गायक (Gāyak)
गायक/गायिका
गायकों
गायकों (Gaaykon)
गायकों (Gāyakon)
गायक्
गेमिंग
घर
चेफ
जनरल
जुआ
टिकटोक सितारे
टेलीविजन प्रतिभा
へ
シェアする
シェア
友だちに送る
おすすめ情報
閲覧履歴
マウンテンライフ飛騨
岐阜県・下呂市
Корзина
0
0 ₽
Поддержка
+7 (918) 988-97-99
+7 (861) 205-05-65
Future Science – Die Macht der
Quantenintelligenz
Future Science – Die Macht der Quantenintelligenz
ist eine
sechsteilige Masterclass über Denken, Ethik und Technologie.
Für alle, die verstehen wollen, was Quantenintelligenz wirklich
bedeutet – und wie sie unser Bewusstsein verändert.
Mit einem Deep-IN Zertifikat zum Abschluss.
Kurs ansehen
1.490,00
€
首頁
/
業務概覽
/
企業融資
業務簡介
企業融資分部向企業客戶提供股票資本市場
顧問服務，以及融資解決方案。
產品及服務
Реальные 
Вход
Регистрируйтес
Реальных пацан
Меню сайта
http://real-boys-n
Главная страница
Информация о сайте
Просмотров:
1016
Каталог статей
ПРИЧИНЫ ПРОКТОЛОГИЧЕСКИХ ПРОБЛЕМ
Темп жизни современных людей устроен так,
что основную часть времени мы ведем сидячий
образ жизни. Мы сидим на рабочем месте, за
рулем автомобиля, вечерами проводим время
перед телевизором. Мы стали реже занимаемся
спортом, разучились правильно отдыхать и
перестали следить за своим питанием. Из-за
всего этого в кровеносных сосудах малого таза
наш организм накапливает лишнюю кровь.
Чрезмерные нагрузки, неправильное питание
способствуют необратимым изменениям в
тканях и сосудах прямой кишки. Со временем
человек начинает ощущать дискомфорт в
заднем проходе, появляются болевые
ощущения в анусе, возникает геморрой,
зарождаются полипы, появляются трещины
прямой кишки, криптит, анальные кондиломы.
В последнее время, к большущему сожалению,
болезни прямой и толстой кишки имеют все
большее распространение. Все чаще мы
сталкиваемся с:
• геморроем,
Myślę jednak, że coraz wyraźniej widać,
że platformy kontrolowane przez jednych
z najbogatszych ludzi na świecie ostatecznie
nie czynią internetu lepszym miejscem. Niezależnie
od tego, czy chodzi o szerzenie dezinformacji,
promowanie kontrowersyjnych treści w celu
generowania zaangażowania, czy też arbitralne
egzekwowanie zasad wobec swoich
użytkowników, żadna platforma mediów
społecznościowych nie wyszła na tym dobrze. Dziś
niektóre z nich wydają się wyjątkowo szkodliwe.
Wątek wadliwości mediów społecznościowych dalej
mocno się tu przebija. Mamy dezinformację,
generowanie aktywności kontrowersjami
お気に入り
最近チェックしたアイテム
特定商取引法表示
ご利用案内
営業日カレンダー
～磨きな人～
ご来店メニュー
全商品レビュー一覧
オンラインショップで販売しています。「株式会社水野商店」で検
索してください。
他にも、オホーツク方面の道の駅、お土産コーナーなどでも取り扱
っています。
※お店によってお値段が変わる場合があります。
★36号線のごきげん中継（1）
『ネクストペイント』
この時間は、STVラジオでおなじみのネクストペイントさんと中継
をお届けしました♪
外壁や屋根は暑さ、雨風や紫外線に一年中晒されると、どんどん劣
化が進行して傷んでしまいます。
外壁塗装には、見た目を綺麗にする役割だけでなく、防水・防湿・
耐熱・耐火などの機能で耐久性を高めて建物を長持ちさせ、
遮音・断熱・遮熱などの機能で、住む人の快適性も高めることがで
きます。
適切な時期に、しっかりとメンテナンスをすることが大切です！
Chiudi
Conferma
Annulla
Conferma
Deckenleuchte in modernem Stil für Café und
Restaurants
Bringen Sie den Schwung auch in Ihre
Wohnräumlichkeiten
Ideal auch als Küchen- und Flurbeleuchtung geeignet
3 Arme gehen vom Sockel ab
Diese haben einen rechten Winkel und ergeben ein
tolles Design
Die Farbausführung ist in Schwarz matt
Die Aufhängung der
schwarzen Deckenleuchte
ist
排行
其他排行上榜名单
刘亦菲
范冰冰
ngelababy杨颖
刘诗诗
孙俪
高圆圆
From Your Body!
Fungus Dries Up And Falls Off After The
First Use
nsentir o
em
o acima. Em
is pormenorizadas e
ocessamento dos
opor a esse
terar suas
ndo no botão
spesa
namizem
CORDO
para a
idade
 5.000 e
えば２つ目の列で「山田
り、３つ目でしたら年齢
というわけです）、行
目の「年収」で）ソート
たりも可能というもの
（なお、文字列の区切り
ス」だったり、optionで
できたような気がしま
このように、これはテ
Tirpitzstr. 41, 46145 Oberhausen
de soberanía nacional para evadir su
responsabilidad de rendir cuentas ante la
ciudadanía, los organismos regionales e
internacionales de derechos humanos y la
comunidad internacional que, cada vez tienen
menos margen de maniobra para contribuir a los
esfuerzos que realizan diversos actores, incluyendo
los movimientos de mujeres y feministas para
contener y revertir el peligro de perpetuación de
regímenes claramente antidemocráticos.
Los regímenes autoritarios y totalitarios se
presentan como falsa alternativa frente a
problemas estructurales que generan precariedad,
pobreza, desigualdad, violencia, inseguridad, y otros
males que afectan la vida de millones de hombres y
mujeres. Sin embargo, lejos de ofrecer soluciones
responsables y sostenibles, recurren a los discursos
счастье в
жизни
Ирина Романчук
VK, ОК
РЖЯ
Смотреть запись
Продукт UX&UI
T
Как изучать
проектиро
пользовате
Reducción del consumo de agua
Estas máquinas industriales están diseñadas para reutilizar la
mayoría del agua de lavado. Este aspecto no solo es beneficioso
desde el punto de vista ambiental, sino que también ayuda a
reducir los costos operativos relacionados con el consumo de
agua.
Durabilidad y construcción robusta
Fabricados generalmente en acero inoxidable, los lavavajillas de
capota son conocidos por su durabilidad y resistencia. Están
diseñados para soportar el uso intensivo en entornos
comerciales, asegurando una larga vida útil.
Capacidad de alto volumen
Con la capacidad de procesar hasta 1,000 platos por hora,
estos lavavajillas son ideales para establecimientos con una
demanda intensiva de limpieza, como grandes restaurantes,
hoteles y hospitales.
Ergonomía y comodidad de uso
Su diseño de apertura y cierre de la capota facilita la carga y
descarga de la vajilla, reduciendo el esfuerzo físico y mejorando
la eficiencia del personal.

→ **PROBLEM REQUIREMENTS**:
Beginning with the first line of the entries, repeat each line exactly until you have reproduced the one containing "способствуют необратимым изменениям в", and add nothing further.

→ **TASK ANSWER**:
गायक (Gāyak)
गायक/गायिका
गायकों
गायकों (Gaaykon)
गायकों (Gāyakon)
गायक्
गेमिंग
घर
चेफ
जनरल
जुआ
टिकटोक सितारे
टेलीविजन प्रतिभा
へ
シェアする
シェア
友だちに送る
おすすめ情報
閲覧履歴
マウンテンライフ飛騨
岐阜県・下呂市
Корзина
0
0 ₽
Поддержка
+7 (918) 988-97-99
+7 (861) 205-05-65
Future Science – Die Macht der
Quantenintelligenz
Future Science – Die Macht der Quantenintelligenz
ist eine
sechsteilige Masterclass über Denken, Ethik und Technologie.
Für alle, die verstehen wollen, was Quantenintelligenz wirklich
bedeutet – und wie sie unser Bewusstsein verändert.
Mit einem Deep-IN Zertifikat zum Abschluss.
Kurs ansehen
1.490,00
€
首頁
/
業務概覽
/
企業融資
業務簡介
企業融資分部向企業客戶提供股票資本市場
顧問服務，以及融資解決方案。
產品及服務
Реальные 
Вход
Регистрируйтес
Реальных пацан
Меню сайта
http://real-boys-n
Главная страница
Информация о сайте
Просмотров:
1016
Каталог статей
ПРИЧИНЫ ПРОКТОЛОГИЧЕСКИХ ПРОБЛЕМ
Темп жизни современных людей устроен так,
что основную часть времени мы ведем сидячий
образ жизни. Мы сидим на рабочем месте, за
рулем автомобиля, вечерами проводим время
перед телевизором. Мы стали реже занимаемся
спортом, разучились правильно отдыхать и
перестали следить за своим питанием. Из-за
всего этого в кровеносных сосудах малого таза
наш организм накапливает лишнюю кровь.
Чрезмерные нагрузки, неправильное питание
способствуют необратимым изменениям в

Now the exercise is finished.